Before her senior year in high school, she packed up and drove herself to San Francisco for an internship with Twitter’s research and design branch. A year later, she took a much longer trip to the opposite coast.
It was the academics. The clubs. The people. And yes, the soccer team. UNC was the culmination of all of her hard work thus far. It was the alma mater of her grandparents, two of her aunts, her mother — who ran cross-country for the Tar Heels — and, of course, her sister.
“It still feels a little bit like a fantasy,” Marilou said. “You just can’t believe that it all came together.”
McFarlane could not decide what she wanted to excel in when she got to UNC, so she picked everything.

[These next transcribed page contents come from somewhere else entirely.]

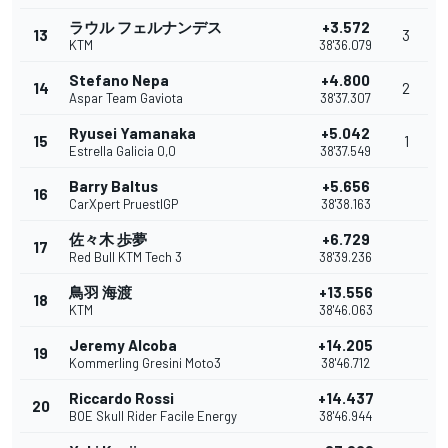
ラウル フェルナンデス
+3.572
13
3
KTM
38'36.079
Stefano Nepa
+4.800
14
2
Aspar Team Gaviota
38'37.307
Ryusei Yamanaka
+5.042
15
1
Estrella Galicia 0,0
38'37.549
Barry Baltus
+5.656
16
CarXpert PruestlGP
38'38.163
佐々木 歩夢
+6.729
17
Red Bull KTM Tech 3
38'39.236
鳥羽 海渡
+13.556
18
KTM
38'46.063
Jeremy Alcoba
+14.205
19
Kommerling Gresini Moto3
38'46.712
Riccardo Rossi
+14.437
20
BOE Skull Rider Facile Energy
38'46.944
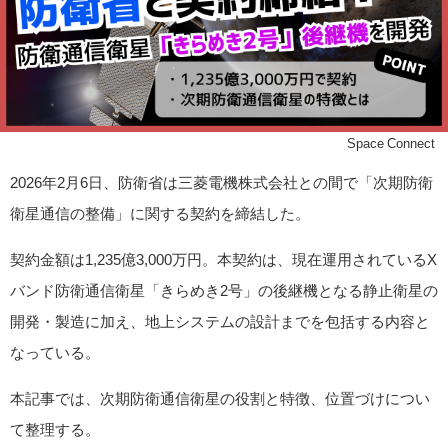
©Space Connect
2026年2月6日、防衛省は三菱電機株式会社との間で「次期防衛
衛星通信の整備」に関する契約を締結した。
契約金額は1,235億3,000万円。本契約は、現在運用されているX
バンド防衛通信衛星「きらめき2号」の後継機となる静止衛星の
開発・製造に加え、地上システムの設計までを包括する内容と
なっている。
本記事では、次期防衛通信衛星の役割と特徴、位置づけについ
て整理する。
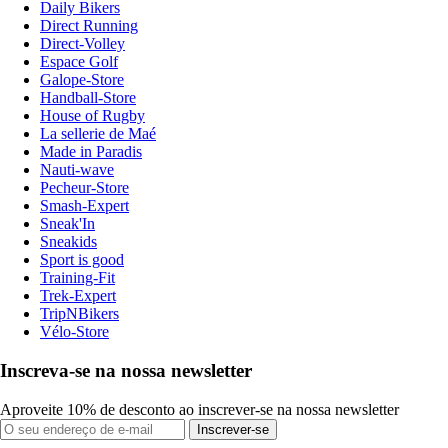
Daily Bikers
Direct Running
Direct-Volley
Espace Golf
Galope-Store
Handball-Store
House of Rugby
La sellerie de Maé
Made in Paradis
Nauti-wave
Pecheur-Store
Smash-Expert
Sneak'In
Sneakids
Sport is good
Training-Fit
Trek-Expert
TripNBikers
Vélo-Store
Inscreva-se na nossa newsletter
Aproveite 10% de desconto ao inscrever-se na nossa newsletter
Inscrever-se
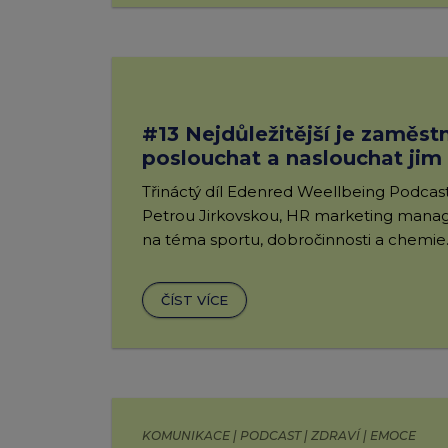
#13 Nejdůležitější je zaměs
poslouchat a naslouchat jim
Třináctý díl Edenred Weellbeing Podcastu
Petrou Jirkovskou, HR marketing mana
na téma sportu, dobročinnosti a chemie
ČÍST VÍCE
KOMUNIKACE | PODCAST | ZDRAVÍ | EMOCE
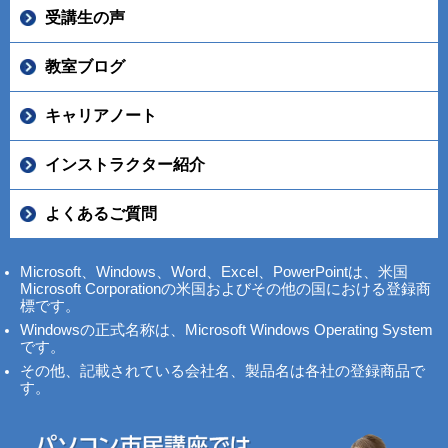
受講生の声
教室ブログ
キャリアノート
インストラクター紹介
よくあるご質問
Microsoft、Windows、Word、Excel、PowerPointは、米国
Microsoft Corporationの米国およびその他の国における登録商
標です。
Windowsの正式名称は、Microsoft Windows Operating System
です。
その他、記載されている会社名、製品名は各社の登録商品で
す。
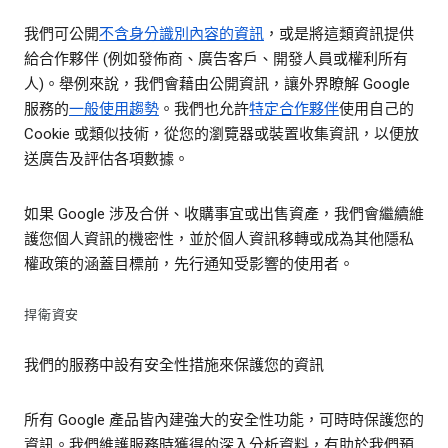
我們可公開
不含身分識別內容的資訊
，或是將這類資訊提供
給合作夥伴 (例如發佈商、廣告客戶、開發人員或權利所有
人)。舉例來說，我們會藉由公開資訊，讓外界瞭解 Google
服務的
一般使用趨勢
。我們也允許
特定合作夥伴
使用自己的
Cookie 或類似技術，從您的瀏覽器或裝置收集資訊，以便放
送廣告及評估各項數據。
如果 Google 涉及合併、收購事宜或出售資產，我們會繼續維
護您個人資訊的機密性，並於個人資訊移轉或成為其他隱私
權政策的涵蓋目標前，先行通知受影響的使用者。
捍衛資安
我們的服務中設有安全性措施來保護您的資訊
所有 Google 產品皆內建強大的安全性功能，可時時保護您的
資訊。我們維護服務時獲得的深入分析資料，有助於我們預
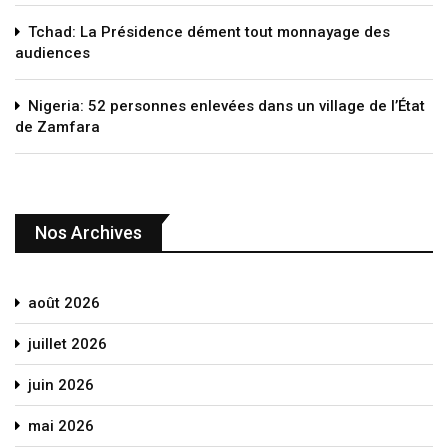
Tchad: La Présidence dément tout monnayage des
audiences
Nigeria: 52 personnes enlevées dans un village de l’État
de Zamfara
Nos Archives
août 2026
juillet 2026
juin 2026
mai 2026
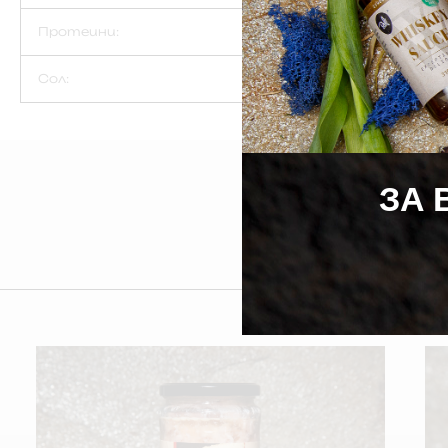
Протеини:
Сол:
ЗА 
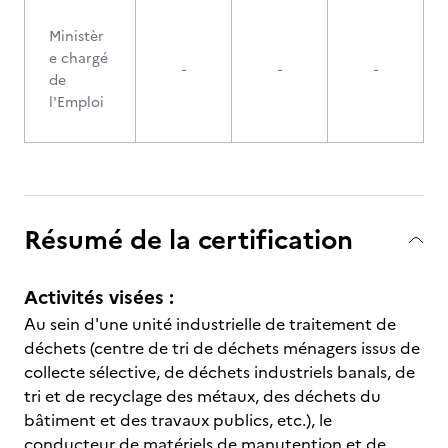
Ministèr
e chargé
-
-
-
de
l'Emploi
Résumé de la certification
Activités visées :
Au sein d'une unité industrielle de traitement de
déchets (centre de tri de déchets ménagers issus de
collecte sélective, de déchets industriels banals, de
tri et de recyclage des métaux, des déchets du
bâtiment et des travaux publics, etc.), le
conducteur de matériels de manutention et de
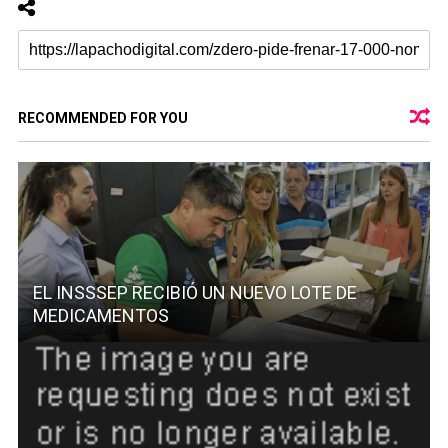
RECOMMENDED FOR YOU
EL INSSSEP RECIBIÓ UN NUEVO LOTE DE
MEDICAMENTOS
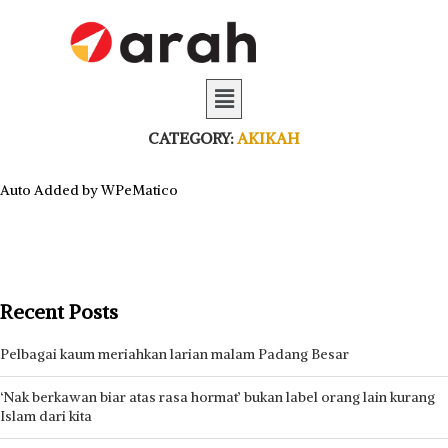
CATEGORY:
AKIKAH
Auto Added by WPeMatico
Recent Posts
Pelbagai kaum meriahkan larian malam Padang Besar
‘Nak berkawan biar atas rasa hormat’ bukan label orang lain kurang
Islam dari kita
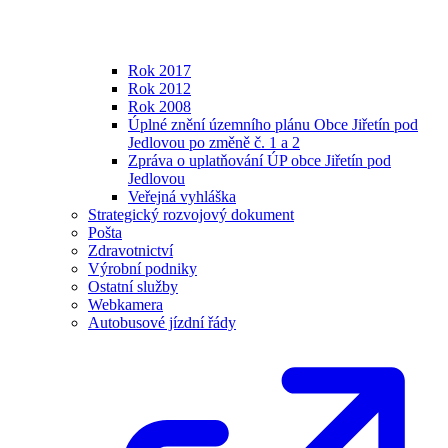
Rok 2017
Rok 2012
Rok 2008
Úplné znění územního plánu Obce Jiřetín pod
Jedlovou po změně č. 1 a 2
Zpráva o uplatňování ÚP obce Jiřetín pod
Jedlovou
Veřejná vyhláška
Strategický rozvojový dokument
Pošta
Zdravotnictví
Výrobní podniky
Ostatní služby
Webkamera
Autobusové jízdní řády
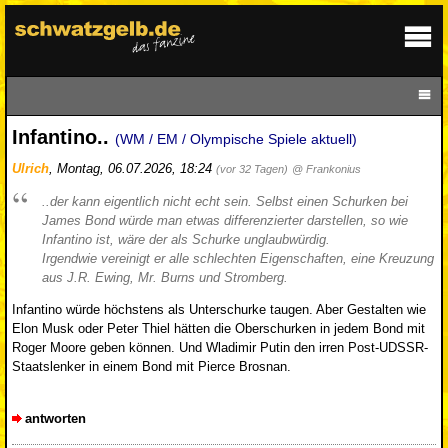
Infantino..
(WM / EM / Olympische Spiele aktuell)
Ulrich
,
Montag, 06.07.2026, 18:24
(vor 32 Tagen)
@ Frankonius
..der kann eigentlich nicht echt sein. Selbst einen Schurken bei
James Bond würde man etwas differenzierter darstellen, so wie
Infantino ist, wäre der als Schurke unglaubwürdig.
Irgendwie vereinigt er alle schlechten Eigenschaften, eine Kreuzung
aus J.R. Ewing, Mr. Burns und Stromberg.
Infantino würde höchstens als Unterschurke taugen. Aber Gestalten wie
Elon Musk oder Peter Thiel hätten die Oberschurken in jedem Bond mit
Roger Moore geben können. Und Wladimir Putin den irren Post-UDSSR-
Staatslenker in einem Bond mit Pierce Brosnan.
antworten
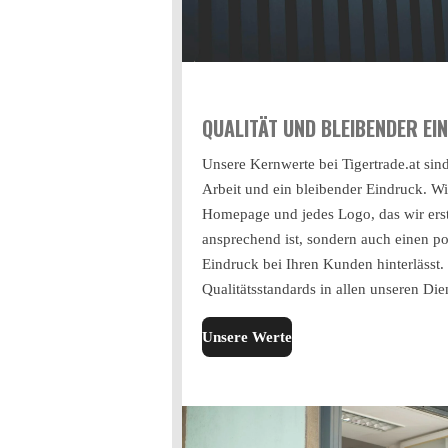
QUALITÄT UND BLEIBENDER EI
Unsere Kernwerte bei Tigertrade.at sind
Arbeit und ein bleibender Eindruck. Wi
Homepage und jedes Logo, das wir erste
ansprechend ist, sondern auch einen po
Eindruck bei Ihren Kunden hinterlässt.
Qualitätsstandards in allen unseren Die
Unsere Werte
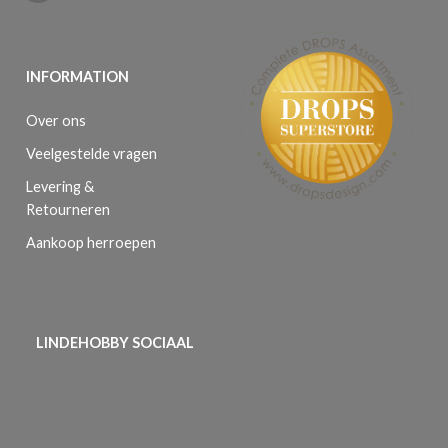
INFORMATION
Over ons
Veelgestelde vragen
Levering &
Retourneren
Aankoop herroepen
LINDEHOBBY SOCIAAL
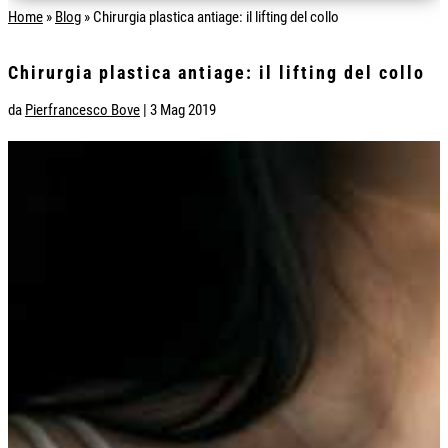
Home
»
Blog
»
Chirurgia plastica antiage: il lifting del collo
Chirurgia plastica antiage: il lifting del collo
da
Pierfrancesco Bove
|
3 Mag 2019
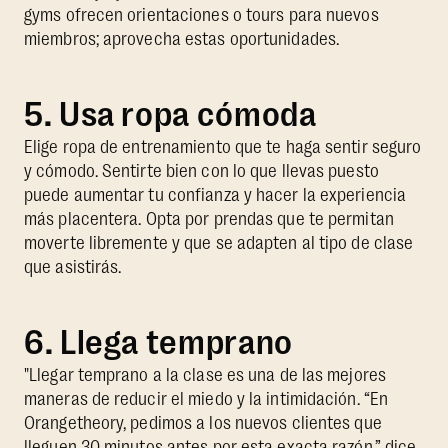
gyms ofrecen orientaciones o tours para nuevos
miembros; aprovecha estas oportunidades.
5. Usa ropa cómoda
Elige ropa de entrenamiento que te haga sentir seguro
y cómodo. Sentirte bien con lo que llevas puesto
puede aumentar tu confianza y hacer la experiencia
más placentera. Opta por prendas que te permitan
moverte libremente y que se adapten al tipo de clase
que asistirás.
6. Llega temprano
"Llegar temprano a la clase es una de las mejores
maneras de reducir el miedo y la intimidación. “En
Orangetheory, pedimos a los nuevos clientes que
lleguen 30 minutos antes por esta exacta razón,” dice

“The way she does it all is like a myth,” said teammate Hanna Gardner.
She has been a representative for the Student Advisory Committee to the Chancellor, organized student-athlete community service projects through Carolina Outreach and has booked a spot nearly every semester on the Dean’s List.
“She’s a scholar and just a committed academic,” said Dorrance. “She wants to impact and change the world.”
She has been a varsity athlete for the most successful program in the history of women’s soccer, and perhaps all of college athletics. She has used her role as an athlete to fulfill her sense of service.
“I think it’s really cool to see the impact student-athletes can have on people,” McFarlane said. “I remember what it was like to be a little kid and look up to college athletes, even though we aren’t anything special.”
Yet there does seem to be something special about McFarlane. And the team needs her now more than ever.
This past week, the Tar Heels were coming off of a historic blowout — losing 3-0 to Southern California in only the fourth multi-goal loss for the Tar Heels since 1985.
Dejected at first, McFarlane admitted she felt the weight of the North Carolina dynasty. If she does not lead this team to a title, she’ll be a part of the only four-year class in UNC women’s soccer history not to win it all.
But then, in the course of a conversation with Vice Chancellor for Student Affairs Winston Crisp, she started focusing on just how good her team could be.
“She went through this reasoning process and rebuilding confidence,” said Crisp, who has followed the program for decades.
“And then she didn’t leave it at that. She went and took that to other people, to pass it on.”
During her junior year, in a game at Florida State, McFarlane took a tumble. Her parents were watching the game on a live stream from California.
“From how much soccer we’ve watched, we saw how she went down,” Craig said. “And intuitively knew that she had a ...”
“A big injury,” said Marilou.
An ACL tear. A colossal injury like that isn’t rare in soccer. Yet it can be devastating.
But she rebounded quickly.
After redoubling her commitments outside of soccer, McFarlane still made time to be a strong force for the team.
“She really focused on the team and how to impact this team, even though she wasn’t doing it on the field,” Gardner said.
Those close to her said the most astounding part was how quickly she returned. She attacked her rehab, and after a limited preseason, she was ready for her final season.
“Honestly, I think she may be better than she was before,” Gardner said.
That’s just the way McFarlane is. She has too much to do to be kept down. Too many people counting on her.
“She steps up and she serves and she helps and she cares,” Crisp said. “And that matters.”
McFarlane is a senior now, and her team faces N.C. State tonight in the final conference opener of her career. She’s almost done with her time at the school that has always had a hold on her heart — but this school will not forget her. She gave more to this campus than it ever could have given to her.
She has not won a national title, but she has excelled, learned and contributed.